I got The Gentlemans Wardrobe sewing book a while ago, I made the wallet for my dad. I’ve been on a bit of a jersey-top kick lately and have only just got around to making this shirt.

There are only three sizes in the the book. Small, Medium and Large. These relate to a chest of;

  • S: 90-97cm
  • M: 97-101cm
  • L: 101-106cm

The sizing is pretty limited but I measure up to an S, so I traced that out as a short sleeve. I’ve got reletavely puny biceps and find that most short sleeve shirts are so wide that they make them look punier! So I measured up and took a small wedge out of the sleeve. I’ve done this before to a tshirt pattern. It’s a pretty simple adjustment and makes a big difference to the fit.

The pattern has a separate button placket which I decided to swap for a folded over placket.
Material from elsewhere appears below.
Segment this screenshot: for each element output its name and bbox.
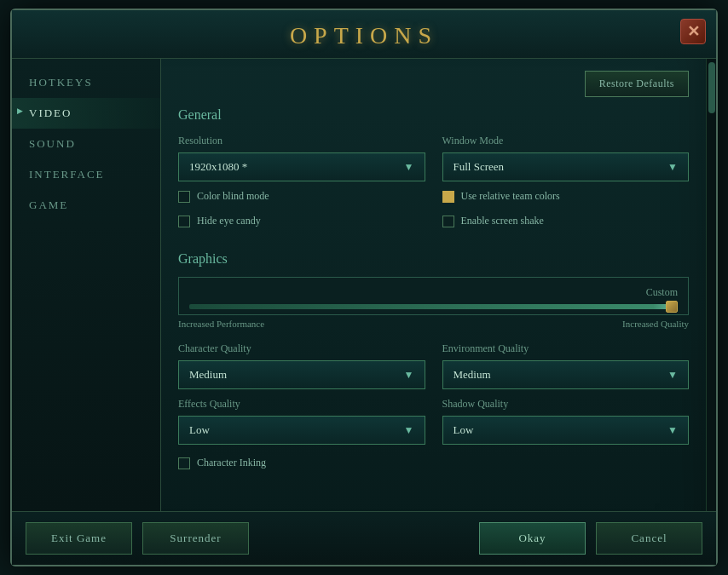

As I pinned out the front piece, I measured 6cm from the centre front mark and drew it straight onto the fabric before cutting out. This gave me a 3cm double fold placket on both sides.

Other than that, I sewed it up pretty much according to the instructions. It all went smoothly and came together nicely. Another change I did make though was to ‘burrito’ the yoke. The instructions are to attach the yoke fronts separately by pressing the seam allowance over and edgestitching in place. For me, unless the front yoke is shaped, like a western yoke, I prefer to use the burrito method – I find it easier to be accurate and It’s one of those moments of sewing magic that always makes me smile.

So I thought I’d document it here…

  • Sew the back to the yokes by sandwiching it in between the yokes’ right sides.
  • Press the yokes up and topstitch.
  • Pin and sew the fronts to the outer yokes (right sides together) leaving the inner yokes free (1st pic).
  • Roll the shirt back and fronts up towards the yoke (2nd pic).
  • Fold over the inner yokes and pin right sides together with the outer yokes. The shirt is rolled up inside (3rd pic).
  • Stitch the front yoke seams and pull the shirt out through the neck (4th pic).
  • Press the front yoke and topstitch.

It’s a tricky one to photograph, but here’s my burrito…

 Tasty, no…?

I’m really happy with the finished shirt. The fit is great, and no pesky darts getting in the way of pattern matching the pocket either…

I’ll look forward to making some more of these; it might be my new favourite shirt pattern.

Now I can’t wait to go on holiday! I’ll try and get some better photos once I’m out in the sun!

Happy sewing.

Notes to self:

  • Get on the sewing machine at every available moment!
  • Stop stalling and make a start on that coat you keep promising yourself!
  • Matching shorts with the rest of the fabric…?!